**WHAT YOU NEED TO DO:**
All lines from the one containing "Antetokounmpo nasıl" through the end of the data below must be reproduced exactly, and no others.

**Saved entries:**
────────

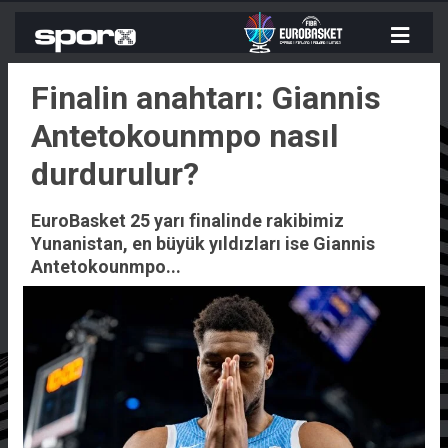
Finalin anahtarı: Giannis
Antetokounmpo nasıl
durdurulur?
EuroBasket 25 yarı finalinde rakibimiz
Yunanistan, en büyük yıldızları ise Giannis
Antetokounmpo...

────────

**EXERCISE RESPONSE:**
Antetokounmpo nasıl
durdurulur?
EuroBasket 25 yarı finalinde rakibimiz
Yunanistan, en büyük yıldızları ise Giannis
Antetokounmpo...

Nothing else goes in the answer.